■ **What you need to do**
Set down every line of the data, unchanged and complete.

##### Data for this task

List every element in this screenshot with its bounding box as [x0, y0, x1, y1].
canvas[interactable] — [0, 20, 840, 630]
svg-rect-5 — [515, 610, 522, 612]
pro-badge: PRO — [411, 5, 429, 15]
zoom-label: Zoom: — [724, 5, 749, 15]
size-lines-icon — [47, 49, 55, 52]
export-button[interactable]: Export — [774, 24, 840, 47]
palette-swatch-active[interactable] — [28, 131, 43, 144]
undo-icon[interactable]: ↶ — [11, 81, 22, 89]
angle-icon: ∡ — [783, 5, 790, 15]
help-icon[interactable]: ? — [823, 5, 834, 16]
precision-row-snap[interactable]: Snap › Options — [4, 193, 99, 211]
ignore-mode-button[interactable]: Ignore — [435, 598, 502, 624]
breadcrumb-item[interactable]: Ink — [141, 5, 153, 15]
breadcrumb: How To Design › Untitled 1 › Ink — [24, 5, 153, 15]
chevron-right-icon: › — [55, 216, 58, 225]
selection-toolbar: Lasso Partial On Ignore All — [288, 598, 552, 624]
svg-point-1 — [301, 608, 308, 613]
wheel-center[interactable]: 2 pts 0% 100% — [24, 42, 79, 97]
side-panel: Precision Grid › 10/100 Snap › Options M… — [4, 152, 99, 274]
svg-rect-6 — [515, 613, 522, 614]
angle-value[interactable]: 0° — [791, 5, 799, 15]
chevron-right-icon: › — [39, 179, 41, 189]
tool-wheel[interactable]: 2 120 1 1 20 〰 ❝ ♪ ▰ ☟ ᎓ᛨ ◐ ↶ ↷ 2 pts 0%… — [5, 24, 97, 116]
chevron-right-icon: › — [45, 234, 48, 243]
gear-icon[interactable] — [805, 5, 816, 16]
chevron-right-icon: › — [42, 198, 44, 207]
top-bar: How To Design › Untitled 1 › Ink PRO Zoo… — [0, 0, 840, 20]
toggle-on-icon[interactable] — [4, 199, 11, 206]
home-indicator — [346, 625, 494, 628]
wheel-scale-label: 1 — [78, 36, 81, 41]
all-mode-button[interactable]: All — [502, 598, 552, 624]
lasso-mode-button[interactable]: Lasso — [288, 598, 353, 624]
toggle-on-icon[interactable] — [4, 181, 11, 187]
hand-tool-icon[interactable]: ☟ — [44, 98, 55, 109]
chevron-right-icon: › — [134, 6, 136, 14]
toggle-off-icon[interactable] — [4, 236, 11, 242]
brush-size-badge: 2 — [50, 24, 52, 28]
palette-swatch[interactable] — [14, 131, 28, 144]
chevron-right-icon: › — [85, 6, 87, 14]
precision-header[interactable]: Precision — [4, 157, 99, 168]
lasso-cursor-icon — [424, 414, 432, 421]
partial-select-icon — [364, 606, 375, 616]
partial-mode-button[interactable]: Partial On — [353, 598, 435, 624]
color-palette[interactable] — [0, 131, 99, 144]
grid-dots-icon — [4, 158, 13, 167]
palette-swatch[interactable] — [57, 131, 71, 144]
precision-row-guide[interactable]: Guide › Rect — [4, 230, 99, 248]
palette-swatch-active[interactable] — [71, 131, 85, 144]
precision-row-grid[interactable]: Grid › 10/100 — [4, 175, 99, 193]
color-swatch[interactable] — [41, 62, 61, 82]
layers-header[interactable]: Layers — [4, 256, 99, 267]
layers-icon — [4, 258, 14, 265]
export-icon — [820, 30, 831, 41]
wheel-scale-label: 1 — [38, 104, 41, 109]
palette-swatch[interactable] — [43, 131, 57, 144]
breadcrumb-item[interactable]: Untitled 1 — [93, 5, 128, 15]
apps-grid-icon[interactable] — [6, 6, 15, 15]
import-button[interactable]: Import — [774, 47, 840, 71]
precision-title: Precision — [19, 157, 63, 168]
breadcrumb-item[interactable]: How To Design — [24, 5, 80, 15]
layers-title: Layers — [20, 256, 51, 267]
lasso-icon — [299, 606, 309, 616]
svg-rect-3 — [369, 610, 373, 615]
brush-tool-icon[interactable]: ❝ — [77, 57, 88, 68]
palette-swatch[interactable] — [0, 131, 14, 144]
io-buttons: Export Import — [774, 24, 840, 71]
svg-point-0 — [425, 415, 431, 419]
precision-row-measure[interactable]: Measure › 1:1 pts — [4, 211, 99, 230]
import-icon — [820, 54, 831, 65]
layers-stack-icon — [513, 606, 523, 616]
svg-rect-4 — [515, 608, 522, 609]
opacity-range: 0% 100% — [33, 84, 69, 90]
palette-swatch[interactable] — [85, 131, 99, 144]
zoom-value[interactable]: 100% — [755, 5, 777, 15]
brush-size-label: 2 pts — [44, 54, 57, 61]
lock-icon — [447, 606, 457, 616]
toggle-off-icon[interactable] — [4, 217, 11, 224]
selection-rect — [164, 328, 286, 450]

##########

■ **Task result**
List every element in this screenshot with its bounding box as [x0, y0, x1, y1].
canvas[interactable] — [0, 20, 840, 630]
svg-rect-5 — [515, 610, 522, 612]
pro-badge: PRO — [411, 5, 429, 15]
zoom-label: Zoom: — [724, 5, 749, 15]
size-lines-icon — [47, 49, 55, 52]
export-button[interactable]: Export — [774, 24, 840, 47]
palette-swatch-active[interactable] — [28, 131, 43, 144]
undo-icon[interactable]: ↶ — [11, 81, 22, 89]
angle-icon: ∡ — [783, 5, 790, 15]
help-icon[interactable]: ? — [823, 5, 834, 16]
precision-row-snap[interactable]: Snap › Options — [4, 193, 99, 211]
ignore-mode-button[interactable]: Ignore — [435, 598, 502, 624]
breadcrumb-item[interactable]: Ink — [141, 5, 153, 15]
breadcrumb: How To Design › Untitled 1 › Ink — [24, 5, 153, 15]
chevron-right-icon: › — [55, 216, 58, 225]
selection-toolbar: Lasso Partial On Ignore All — [288, 598, 552, 624]
svg-point-1 — [301, 608, 308, 613]
wheel-center[interactable]: 2 pts 0% 100% — [24, 42, 79, 97]
side-panel: Precision Grid › 10/100 Snap › Options M… — [4, 152, 99, 274]
svg-rect-6 — [515, 613, 522, 614]
angle-value[interactable]: 0° — [791, 5, 799, 15]
chevron-right-icon: › — [39, 179, 41, 189]
tool-wheel[interactable]: 2 120 1 1 20 〰 ❝ ♪ ▰ ☟ ᎓ᛨ ◐ ↶ ↷ 2 pts 0%… — [5, 24, 97, 116]
chevron-right-icon: › — [45, 234, 48, 243]
gear-icon[interactable] — [805, 5, 816, 16]
chevron-right-icon: › — [42, 198, 44, 207]
top-bar: How To Design › Untitled 1 › Ink PRO Zoo… — [0, 0, 840, 20]
toggle-on-icon[interactable] — [4, 199, 11, 206]
home-indicator — [346, 625, 494, 628]
wheel-scale-label: 1 — [78, 36, 81, 41]
all-mode-button[interactable]: All — [502, 598, 552, 624]
lasso-mode-button[interactable]: Lasso — [288, 598, 353, 624]
toggle-on-icon[interactable] — [4, 181, 11, 187]
hand-tool-icon[interactable]: ☟ — [44, 98, 55, 109]
chevron-right-icon: › — [134, 6, 136, 14]
toggle-off-icon[interactable] — [4, 236, 11, 242]
brush-size-badge: 2 — [50, 24, 52, 28]
palette-swatch[interactable] — [14, 131, 28, 144]
chevron-right-icon: › — [85, 6, 87, 14]
precision-header[interactable]: Precision — [4, 157, 99, 168]
lasso-cursor-icon — [424, 414, 432, 421]
partial-select-icon — [364, 606, 375, 616]
partial-mode-button[interactable]: Partial On — [353, 598, 435, 624]
color-palette[interactable] — [0, 131, 99, 144]
grid-dots-icon — [4, 158, 13, 167]
palette-swatch[interactable] — [57, 131, 71, 144]
precision-row-guide[interactable]: Guide › Rect — [4, 230, 99, 248]
palette-swatch-active[interactable] — [71, 131, 85, 144]
precision-row-grid[interactable]: Grid › 10/100 — [4, 175, 99, 193]
color-swatch[interactable] — [41, 62, 61, 82]
layers-header[interactable]: Layers — [4, 256, 99, 267]
layers-icon — [4, 258, 14, 265]
export-icon — [820, 30, 831, 41]
wheel-scale-label: 1 — [38, 104, 41, 109]
palette-swatch[interactable] — [43, 131, 57, 144]
breadcrumb-item[interactable]: Untitled 1 — [93, 5, 128, 15]
apps-grid-icon[interactable] — [6, 6, 15, 15]
import-button[interactable]: Import — [774, 47, 840, 71]
precision-title: Precision — [19, 157, 63, 168]
breadcrumb-item[interactable]: How To Design — [24, 5, 80, 15]
layers-title: Layers — [20, 256, 51, 267]
lasso-icon — [299, 606, 309, 616]
svg-rect-3 — [369, 610, 373, 615]
brush-tool-icon[interactable]: ❝ — [77, 57, 88, 68]
palette-swatch[interactable] — [0, 131, 14, 144]
io-buttons: Export Import — [774, 24, 840, 71]
svg-point-0 — [425, 415, 431, 419]
precision-row-measure[interactable]: Measure › 1:1 pts — [4, 211, 99, 230]
import-icon — [820, 54, 831, 65]
layers-stack-icon — [513, 606, 523, 616]
svg-rect-4 — [515, 608, 522, 609]
opacity-range: 0% 100% — [33, 84, 69, 90]
palette-swatch[interactable] — [85, 131, 99, 144]
zoom-value[interactable]: 100% — [755, 5, 777, 15]
brush-size-label: 2 pts — [44, 54, 57, 61]
lock-icon — [447, 606, 457, 616]
toggle-off-icon[interactable] — [4, 217, 11, 224]
selection-rect — [164, 328, 286, 450]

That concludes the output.